With ours, on our first cook i had left it running, pulled the lid to add our meat, and later noticed the temp had skyrocketed. At first i was like what the heck, but then i realized its probably because the controller detected a dip in temperature, and slammed the fan on to bring the heat back up. 

Thinking next time i might rather turn it off, let the temperature drop a few degrees, and then turn it back on to let the controller bring it back up.


----------



## noboundaries (Jan 11, 2018)

Cold temperature inhibits the chemical reaction in batteries that produces electricity.  The PartyQ isn't the problem.  The outside temperature was the problem.  With the single digit temps stated above, the alkaline batteries probably lost 50% or more of their ability to produce electricity. Once the output drops below a certain level, the unit will shut down.  If you were to bring those batteries in a warm house, let them warm to room temp over several hours, you'd get power again.

I don't believe the Party Q has an AC adapter available, but it might be worth a check.


----------



## yankee2bbq (Jan 11, 2018)

I’ve checked.  No AC adaptor for the party q. Now, there is a video on YouTube that has a guy making a DIY plug in for converting battery to AC powered.  

I turn off my party q before I lift my lid off the smoker.


----------



## dward51 (Jan 11, 2018)

We have those "industrial" alkaline batteries at work.  They are all crap.  Both the Duracel and Energizer industrial DO NOT last nearly as long as the retail versions of what appears to be the same battery (appearances are deceptive).   It got so bad that our group special ordered retail batteries instead of the junk industrial.  I suspect that may be part of the problem.  

Also as others noted, alkaline batteries performance drops off as temp decreases.  Just a fact in the chemistry involved in how they work.

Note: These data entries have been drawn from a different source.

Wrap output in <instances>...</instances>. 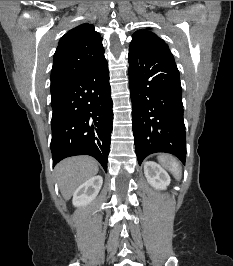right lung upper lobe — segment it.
I'll return each mask as SVG.
<instances>
[{"instance_id": "1", "label": "right lung upper lobe", "mask_w": 233, "mask_h": 266, "mask_svg": "<svg viewBox=\"0 0 233 266\" xmlns=\"http://www.w3.org/2000/svg\"><path fill=\"white\" fill-rule=\"evenodd\" d=\"M102 38L90 24L68 31L59 41L51 72V90L83 74L103 60Z\"/></svg>"}]
</instances>
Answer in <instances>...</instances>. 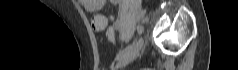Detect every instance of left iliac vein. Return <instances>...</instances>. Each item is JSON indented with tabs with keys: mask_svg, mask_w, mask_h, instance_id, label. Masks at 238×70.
I'll return each instance as SVG.
<instances>
[{
	"mask_svg": "<svg viewBox=\"0 0 238 70\" xmlns=\"http://www.w3.org/2000/svg\"><path fill=\"white\" fill-rule=\"evenodd\" d=\"M143 42H144L143 37H140L135 43L134 47L131 50H129V52L124 57L118 60L116 65L113 67V70L121 69L125 67L127 64H129L141 50Z\"/></svg>",
	"mask_w": 238,
	"mask_h": 70,
	"instance_id": "4c4485c4",
	"label": "left iliac vein"
}]
</instances>
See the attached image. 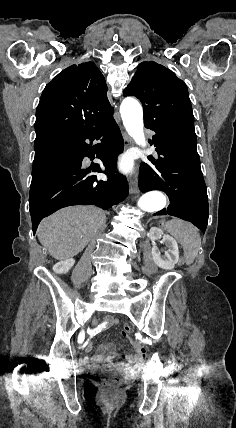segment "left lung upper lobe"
Wrapping results in <instances>:
<instances>
[{
    "label": "left lung upper lobe",
    "mask_w": 236,
    "mask_h": 428,
    "mask_svg": "<svg viewBox=\"0 0 236 428\" xmlns=\"http://www.w3.org/2000/svg\"><path fill=\"white\" fill-rule=\"evenodd\" d=\"M143 104L145 126L165 130L178 141L196 148L194 116L186 84L171 70L150 61L138 70L124 90Z\"/></svg>",
    "instance_id": "obj_1"
}]
</instances>
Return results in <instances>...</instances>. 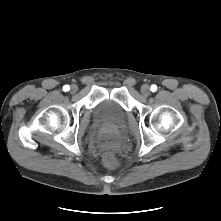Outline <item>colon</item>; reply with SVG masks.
<instances>
[{
    "mask_svg": "<svg viewBox=\"0 0 221 221\" xmlns=\"http://www.w3.org/2000/svg\"><path fill=\"white\" fill-rule=\"evenodd\" d=\"M103 160L104 163L110 168H117L119 166L115 158L114 152L110 149L105 150L103 154Z\"/></svg>",
    "mask_w": 221,
    "mask_h": 221,
    "instance_id": "obj_1",
    "label": "colon"
}]
</instances>
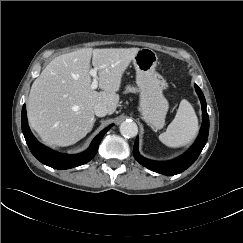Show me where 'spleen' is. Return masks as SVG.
Masks as SVG:
<instances>
[{"label":"spleen","instance_id":"1","mask_svg":"<svg viewBox=\"0 0 243 243\" xmlns=\"http://www.w3.org/2000/svg\"><path fill=\"white\" fill-rule=\"evenodd\" d=\"M198 131V119L192 105L187 100L179 104L174 120L166 131L159 135V140L168 147H181L191 142Z\"/></svg>","mask_w":243,"mask_h":243}]
</instances>
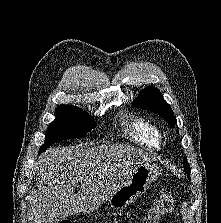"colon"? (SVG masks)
<instances>
[{
  "instance_id": "1",
  "label": "colon",
  "mask_w": 221,
  "mask_h": 223,
  "mask_svg": "<svg viewBox=\"0 0 221 223\" xmlns=\"http://www.w3.org/2000/svg\"><path fill=\"white\" fill-rule=\"evenodd\" d=\"M174 208V198L170 190H164L160 196L150 204L144 212L140 223H158L160 219L169 214ZM60 223H71L63 219Z\"/></svg>"
}]
</instances>
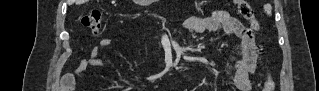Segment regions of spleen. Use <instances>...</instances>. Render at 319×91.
Returning <instances> with one entry per match:
<instances>
[{
  "instance_id": "spleen-1",
  "label": "spleen",
  "mask_w": 319,
  "mask_h": 91,
  "mask_svg": "<svg viewBox=\"0 0 319 91\" xmlns=\"http://www.w3.org/2000/svg\"><path fill=\"white\" fill-rule=\"evenodd\" d=\"M264 11L266 12L267 15L271 16L272 15V7L270 4L264 5Z\"/></svg>"
}]
</instances>
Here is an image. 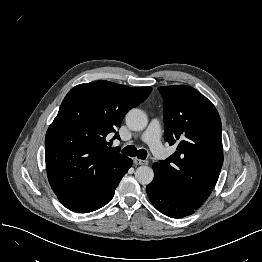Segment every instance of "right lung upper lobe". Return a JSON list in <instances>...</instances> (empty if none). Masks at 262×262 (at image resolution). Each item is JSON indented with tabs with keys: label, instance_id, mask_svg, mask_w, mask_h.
Listing matches in <instances>:
<instances>
[{
	"label": "right lung upper lobe",
	"instance_id": "right-lung-upper-lobe-1",
	"mask_svg": "<svg viewBox=\"0 0 262 262\" xmlns=\"http://www.w3.org/2000/svg\"><path fill=\"white\" fill-rule=\"evenodd\" d=\"M151 91L109 81L69 91L45 137L48 180L57 197H98L113 188L128 157L107 147V139H120L116 127Z\"/></svg>",
	"mask_w": 262,
	"mask_h": 262
}]
</instances>
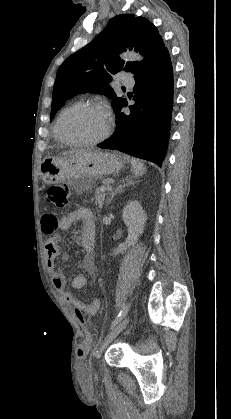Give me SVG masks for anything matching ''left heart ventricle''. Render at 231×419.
Masks as SVG:
<instances>
[{
  "instance_id": "b2bd125f",
  "label": "left heart ventricle",
  "mask_w": 231,
  "mask_h": 419,
  "mask_svg": "<svg viewBox=\"0 0 231 419\" xmlns=\"http://www.w3.org/2000/svg\"><path fill=\"white\" fill-rule=\"evenodd\" d=\"M106 125L107 119L101 111L80 109L64 119L63 130L72 138L87 140L101 135Z\"/></svg>"
}]
</instances>
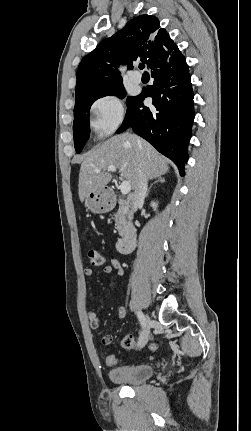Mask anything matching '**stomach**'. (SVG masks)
Masks as SVG:
<instances>
[{"label": "stomach", "mask_w": 251, "mask_h": 431, "mask_svg": "<svg viewBox=\"0 0 251 431\" xmlns=\"http://www.w3.org/2000/svg\"><path fill=\"white\" fill-rule=\"evenodd\" d=\"M85 206L95 214H103L112 210L114 199L108 189L90 192L85 198Z\"/></svg>", "instance_id": "obj_1"}]
</instances>
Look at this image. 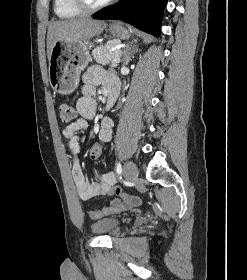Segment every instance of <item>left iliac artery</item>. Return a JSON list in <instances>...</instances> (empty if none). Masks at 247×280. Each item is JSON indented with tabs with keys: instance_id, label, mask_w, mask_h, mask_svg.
Here are the masks:
<instances>
[{
	"instance_id": "left-iliac-artery-1",
	"label": "left iliac artery",
	"mask_w": 247,
	"mask_h": 280,
	"mask_svg": "<svg viewBox=\"0 0 247 280\" xmlns=\"http://www.w3.org/2000/svg\"><path fill=\"white\" fill-rule=\"evenodd\" d=\"M116 172H117V174H118V175H120V174H121V172H122V166H121V164H120V163H117V166H116Z\"/></svg>"
}]
</instances>
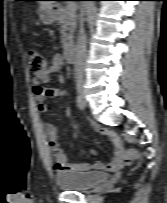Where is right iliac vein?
Wrapping results in <instances>:
<instances>
[{
  "instance_id": "1",
  "label": "right iliac vein",
  "mask_w": 167,
  "mask_h": 203,
  "mask_svg": "<svg viewBox=\"0 0 167 203\" xmlns=\"http://www.w3.org/2000/svg\"><path fill=\"white\" fill-rule=\"evenodd\" d=\"M78 93L81 96V98H84V90L82 86H78Z\"/></svg>"
}]
</instances>
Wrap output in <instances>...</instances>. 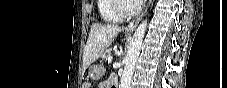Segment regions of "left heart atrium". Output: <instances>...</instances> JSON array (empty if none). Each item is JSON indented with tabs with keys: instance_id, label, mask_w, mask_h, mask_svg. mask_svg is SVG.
I'll list each match as a JSON object with an SVG mask.
<instances>
[{
	"instance_id": "39dd6f15",
	"label": "left heart atrium",
	"mask_w": 227,
	"mask_h": 88,
	"mask_svg": "<svg viewBox=\"0 0 227 88\" xmlns=\"http://www.w3.org/2000/svg\"><path fill=\"white\" fill-rule=\"evenodd\" d=\"M142 3H143L142 0H133V4H134V6H136V7H139Z\"/></svg>"
}]
</instances>
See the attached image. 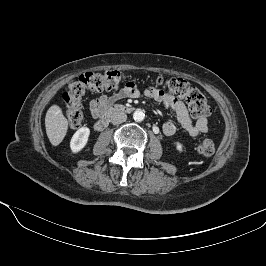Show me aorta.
Segmentation results:
<instances>
[{"label":"aorta","instance_id":"obj_1","mask_svg":"<svg viewBox=\"0 0 266 266\" xmlns=\"http://www.w3.org/2000/svg\"><path fill=\"white\" fill-rule=\"evenodd\" d=\"M145 118V114L143 111L141 110H136L134 113H133V119L137 122H141L143 121Z\"/></svg>","mask_w":266,"mask_h":266}]
</instances>
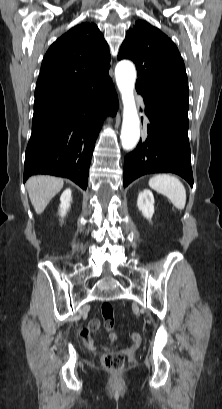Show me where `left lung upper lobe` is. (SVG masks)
Returning <instances> with one entry per match:
<instances>
[{"instance_id":"5c2ea615","label":"left lung upper lobe","mask_w":222,"mask_h":409,"mask_svg":"<svg viewBox=\"0 0 222 409\" xmlns=\"http://www.w3.org/2000/svg\"><path fill=\"white\" fill-rule=\"evenodd\" d=\"M130 59L137 68L136 89L143 98L182 99L188 103L185 65L176 45L146 21L127 32L118 59Z\"/></svg>"}]
</instances>
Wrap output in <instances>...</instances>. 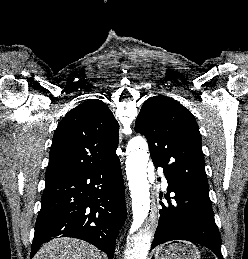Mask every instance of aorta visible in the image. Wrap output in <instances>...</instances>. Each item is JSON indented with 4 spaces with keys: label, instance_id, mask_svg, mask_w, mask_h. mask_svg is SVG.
I'll return each instance as SVG.
<instances>
[{
    "label": "aorta",
    "instance_id": "obj_1",
    "mask_svg": "<svg viewBox=\"0 0 248 259\" xmlns=\"http://www.w3.org/2000/svg\"><path fill=\"white\" fill-rule=\"evenodd\" d=\"M149 155L147 143L142 137L130 140L127 147L126 174L132 198L133 225L136 233L130 237L126 259H147L153 229L146 223L151 211V193L148 176Z\"/></svg>",
    "mask_w": 248,
    "mask_h": 259
}]
</instances>
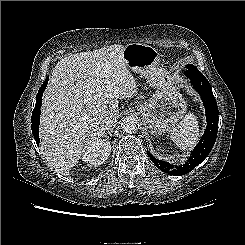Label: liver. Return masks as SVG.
Here are the masks:
<instances>
[{"mask_svg": "<svg viewBox=\"0 0 245 245\" xmlns=\"http://www.w3.org/2000/svg\"><path fill=\"white\" fill-rule=\"evenodd\" d=\"M125 46L115 44L61 59L42 100L40 139L43 157L69 176L87 147L105 129L106 116L119 117L118 99L137 92L123 59Z\"/></svg>", "mask_w": 245, "mask_h": 245, "instance_id": "1", "label": "liver"}]
</instances>
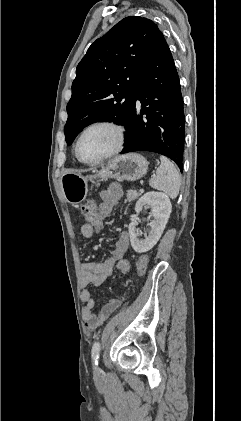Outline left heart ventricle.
I'll return each mask as SVG.
<instances>
[{"mask_svg":"<svg viewBox=\"0 0 241 421\" xmlns=\"http://www.w3.org/2000/svg\"><path fill=\"white\" fill-rule=\"evenodd\" d=\"M116 144V134L108 127H97L89 130L81 139L80 156L93 161L109 152Z\"/></svg>","mask_w":241,"mask_h":421,"instance_id":"1","label":"left heart ventricle"}]
</instances>
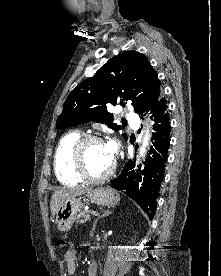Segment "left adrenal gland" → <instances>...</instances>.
Masks as SVG:
<instances>
[{
  "label": "left adrenal gland",
  "instance_id": "1",
  "mask_svg": "<svg viewBox=\"0 0 221 276\" xmlns=\"http://www.w3.org/2000/svg\"><path fill=\"white\" fill-rule=\"evenodd\" d=\"M111 213H112L111 211H108V210H107V211L104 212L103 215L99 216V217L94 221L91 235H93V232L95 231L97 221H98L100 218H103V217H106V216L110 215Z\"/></svg>",
  "mask_w": 221,
  "mask_h": 276
}]
</instances>
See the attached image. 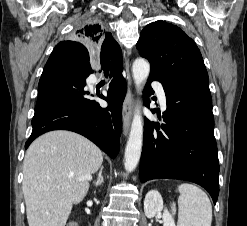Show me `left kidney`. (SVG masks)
<instances>
[{
    "label": "left kidney",
    "instance_id": "1",
    "mask_svg": "<svg viewBox=\"0 0 247 226\" xmlns=\"http://www.w3.org/2000/svg\"><path fill=\"white\" fill-rule=\"evenodd\" d=\"M163 211V226H176L169 211L164 208L161 194L156 190L149 191L144 200V212L146 217L153 218L157 213Z\"/></svg>",
    "mask_w": 247,
    "mask_h": 226
}]
</instances>
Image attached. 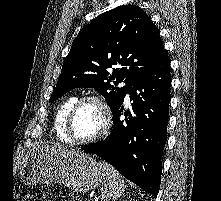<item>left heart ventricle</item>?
I'll return each instance as SVG.
<instances>
[{"label":"left heart ventricle","instance_id":"1","mask_svg":"<svg viewBox=\"0 0 221 201\" xmlns=\"http://www.w3.org/2000/svg\"><path fill=\"white\" fill-rule=\"evenodd\" d=\"M103 125V116L99 106L92 101L80 106L75 114L72 131L78 139H88L98 134Z\"/></svg>","mask_w":221,"mask_h":201}]
</instances>
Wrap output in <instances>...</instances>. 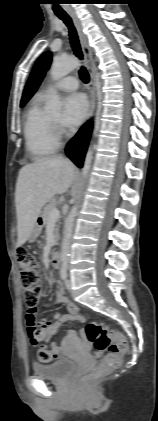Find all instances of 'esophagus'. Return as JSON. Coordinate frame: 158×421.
Masks as SVG:
<instances>
[{
	"label": "esophagus",
	"mask_w": 158,
	"mask_h": 421,
	"mask_svg": "<svg viewBox=\"0 0 158 421\" xmlns=\"http://www.w3.org/2000/svg\"><path fill=\"white\" fill-rule=\"evenodd\" d=\"M74 25L76 27L78 36H79V40H80V44H81V49L84 55V59L86 62V66L89 72V76H90V81H89V85H88V91H89V97H90V105H89V110L86 116V121L90 119V117L93 115L94 109H95V105H96V91H95V61H94V57H93V50L91 48V46L88 43V39L87 36L85 35L81 22L79 20V18L77 17V15L74 12H70L69 13Z\"/></svg>",
	"instance_id": "1"
}]
</instances>
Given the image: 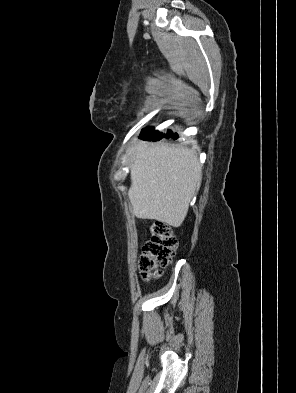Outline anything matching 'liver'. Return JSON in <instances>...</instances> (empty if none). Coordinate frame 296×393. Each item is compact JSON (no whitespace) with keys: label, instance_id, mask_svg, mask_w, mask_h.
Instances as JSON below:
<instances>
[{"label":"liver","instance_id":"6515ba94","mask_svg":"<svg viewBox=\"0 0 296 393\" xmlns=\"http://www.w3.org/2000/svg\"><path fill=\"white\" fill-rule=\"evenodd\" d=\"M129 154L128 197L133 214L140 219L181 226L201 185L202 167L197 155L184 147L141 141L132 146Z\"/></svg>","mask_w":296,"mask_h":393}]
</instances>
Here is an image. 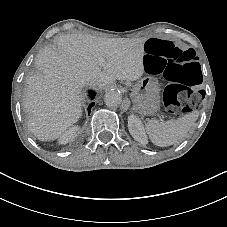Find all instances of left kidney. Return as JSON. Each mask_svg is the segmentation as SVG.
Segmentation results:
<instances>
[{"mask_svg": "<svg viewBox=\"0 0 227 227\" xmlns=\"http://www.w3.org/2000/svg\"><path fill=\"white\" fill-rule=\"evenodd\" d=\"M128 129L132 137L139 143L145 145L148 143L147 135L141 120L135 115L128 116Z\"/></svg>", "mask_w": 227, "mask_h": 227, "instance_id": "obj_1", "label": "left kidney"}]
</instances>
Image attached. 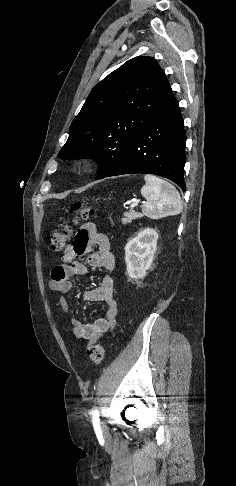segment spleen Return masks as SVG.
I'll list each match as a JSON object with an SVG mask.
<instances>
[{
	"instance_id": "3e777b00",
	"label": "spleen",
	"mask_w": 236,
	"mask_h": 486,
	"mask_svg": "<svg viewBox=\"0 0 236 486\" xmlns=\"http://www.w3.org/2000/svg\"><path fill=\"white\" fill-rule=\"evenodd\" d=\"M144 179L146 184L141 188V194L146 199L142 207L144 215L160 218L181 213V197L172 184L150 174L145 175Z\"/></svg>"
}]
</instances>
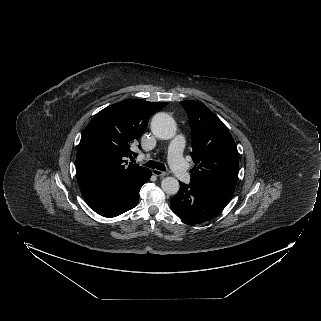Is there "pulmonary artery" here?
I'll use <instances>...</instances> for the list:
<instances>
[{"label": "pulmonary artery", "instance_id": "obj_1", "mask_svg": "<svg viewBox=\"0 0 321 321\" xmlns=\"http://www.w3.org/2000/svg\"><path fill=\"white\" fill-rule=\"evenodd\" d=\"M184 144L185 141L182 136H176L171 141L168 151V162L176 177L181 182L189 184L191 182V175L187 170L186 163L182 157Z\"/></svg>", "mask_w": 321, "mask_h": 321}]
</instances>
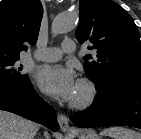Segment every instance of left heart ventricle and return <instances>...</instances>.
<instances>
[{
  "label": "left heart ventricle",
  "instance_id": "left-heart-ventricle-1",
  "mask_svg": "<svg viewBox=\"0 0 141 139\" xmlns=\"http://www.w3.org/2000/svg\"><path fill=\"white\" fill-rule=\"evenodd\" d=\"M79 95H80V90L77 88V91H76V94H75L74 98L78 97Z\"/></svg>",
  "mask_w": 141,
  "mask_h": 139
}]
</instances>
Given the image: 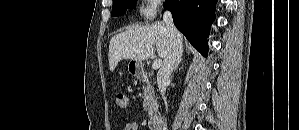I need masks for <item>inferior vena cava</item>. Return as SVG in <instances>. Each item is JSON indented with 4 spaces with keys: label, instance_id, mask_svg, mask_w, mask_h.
Segmentation results:
<instances>
[{
    "label": "inferior vena cava",
    "instance_id": "inferior-vena-cava-1",
    "mask_svg": "<svg viewBox=\"0 0 299 130\" xmlns=\"http://www.w3.org/2000/svg\"><path fill=\"white\" fill-rule=\"evenodd\" d=\"M163 22L168 31L170 49L167 56L164 59L163 65L158 71L157 84L162 97L165 98L164 95L166 91V86L170 82V75L173 72L177 63L181 60L183 44L182 36L174 25L171 12H164ZM163 130H167L166 123L164 124Z\"/></svg>",
    "mask_w": 299,
    "mask_h": 130
}]
</instances>
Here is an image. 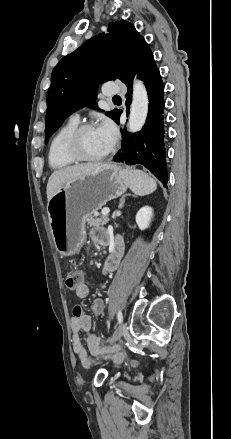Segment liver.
<instances>
[{"label":"liver","instance_id":"obj_1","mask_svg":"<svg viewBox=\"0 0 231 439\" xmlns=\"http://www.w3.org/2000/svg\"><path fill=\"white\" fill-rule=\"evenodd\" d=\"M101 165H103V163H84L55 170L49 177L47 183L48 202L63 185L78 177L92 173Z\"/></svg>","mask_w":231,"mask_h":439}]
</instances>
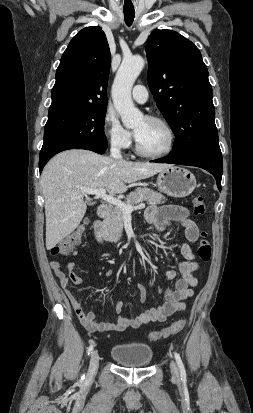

As a side note, I've been using a BBQ Guru Digi-Q II for over 10 years and never had a issue.  I've smoked in single digits, but that unit comes with a plug in 120v to 12v converter so I'm not on batteries either.


----------



## mat5182 (Feb 10, 2018)

Hey all,

I wanted to follow up now that I was finally able to re-test with lithium batteries. I ran it overnight last night - brisket flat, brisket point, and a picnic shoulder on my WSM. The weather wasn't as cold as I would have liked for a true test but still overall the unit ran fine. Temps were around 20 degrees i believe. 14 hours later though and the guru was still running like a champ. 

Only issues I ran into were with my fuel source. Was getting a little over 5 hours with a full load of lump. So I was woken up around 3:30am to my pit probe alerting me that temps were falling below my target range. So i had to refill a few times. But the guru ran the whole time... no issues. I think next time I'll go for brickets for a slower more consistent overnight cook. 

Thanks for all the help and recommendations.


----------



## Gwanger (Mar 7, 2018)

mat5182 said:


> Hello,
> 
> For Christmas i received a BBQ Guru Party Q temperature controller that i could use with my WSM. I was all excited and attempted to test it out this past weekend with a pork shoulder. I live in the New England area so the temps were pretty cold this time of year. This past weekend we were in the single digits with a wind chill probably far below that. The problems i ran into was with a battery drain.
> 
> ...


mat- I have the large dyna-glo smoker and have been looking at different automatic temperature controllers for the charcoal smokers. So far best ones are the bbq guru and the flame boss. the gurus fan runs while it is trying to come up to your set temp. the fan on the flame boss runs the fan to come up to temp but then runs intermittantly not constantly like the guru. also batteries are temp sensitive. I have 12 batteries for my solar system and their run time is much less in cold weather


----------